Publié : 26 janvier 2026 à 10h16 par Alicia Méchin

Crédit image: Pixabay

Depuis le 1er janvier, l'Assurance-maladie rembourse des analyses médicales permettant de détecter des cas de soumission chimique.

Le procès de l’ancien sénateur Joël Guerriau s’ouvre ce lundi. Il est soupçonné d’avoir drogué la députée Sandrine Josso en 2023 dans le but de l’agresser sexuellement. Cette affaire très médiatisée intervient dans un contexte particulier : celui d’une évolution majeure de la prise en charge de la soumission chimique, tant sur le plan médical que judiciaire.

Depuis le 1er janvier, l’Assurance maladie rembourse en effet des analyses médicales destinées à détecter une éventuelle soumission chimique. Cette mesure s’inscrit dans une phase d’expérimentation menée dans trois régions — l’Île-de-France, les Hauts-de-France et les Pays de la Loire. L’objectif affiché est clair : faciliter l’accès à la preuve et encourager le dépôt de plainte, dans un domaine où les obstacles restent nombreux pour les victimes.

À quoi vont servir concrètement ces analyses ? 

Contrairement aux idées reçues, ces analyses ne servent pas uniquement à identifier une substance dans l’organisme. Dans la majorité des cas, les produits utilisés pour la soumission chimique sont rapidement éliminés par le corps, parfois en quelques heures. Or, les victimes mettent souvent un ou deux jours à comprendre ce qui leur est arrivé, à sortir de la sidération ou à rassembler suffisamment d’éléments pour consulter un médecin.

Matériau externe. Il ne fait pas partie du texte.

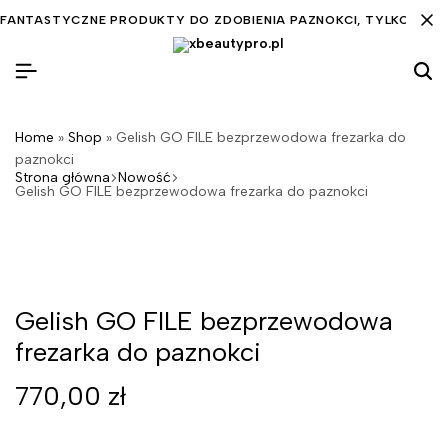
FANTASTYCZNE PRODUKTY DO ZDOBIENIA PAZNOKCI, TYLKO DLA C
Home
»
Shop
»
Gelish GO FILE bezprzewodowa frezarka do
paznokci
Strona główna
Nowość
Gelish GO FILE bezprzewodowa frezarka do paznokci
Gelish GO FILE bezprzewodowa
frezarka do paznokci
770,00
zł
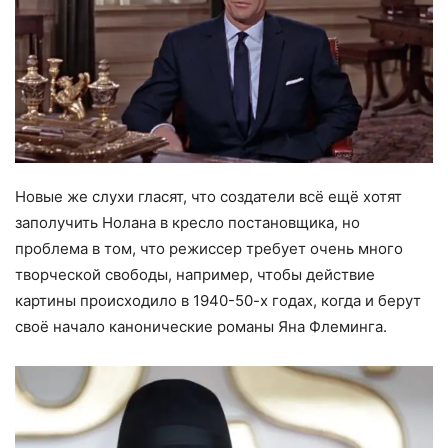
Новые же слухи гласят, что создатели всё ещё хотят
заполучить Нолана в кресло постановщика, но
проблема в том, что режиссер требует очень много
творческой свободы, например, чтобы действие
картины происходило в 1940-50-х годах, когда и берут
своё начало канонические романы Яна Флеминга.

Jusqu’à présent, les professionnels de santé hésitaient à prescrire ces examens. Non remboursées et coûteuses, elles avaient de fortes chances de revenir négatives, ce qui pouvait fragiliser le parcours judiciaire des victimes. Un test sans résultat devenait alors, à tort, un argument de doute.

Avec cette expérimentation, le changement est profond. On passe d’un outil rare, onéreux et incertain à un acte médical pleinement reconnu, même lorsque l’analyse ne révèle aucune trace biologique. Le test négatif cesse d’être un échec : il devient une information à part entière.

Il atteste que la victime a consulté rapidement, que son récit a été pris au sérieux par le corps médical, que la chronologie des faits est documentée et que l’absence de trace est médicalement explicable. En d’autres termes, le silence du corps n’est plus interprété comme un silence de la preuve.

Avant, un test négatif signifiait simplement : « On n’a rien trouvé ». Aujourd’hui, il dit autre chose : « On comprend pourquoi on n’a rien trouvé ». Une nuance essentielle, qui pourrait transformer durablement la reconnaissance et la prise en charge des victimes de soumission chimique.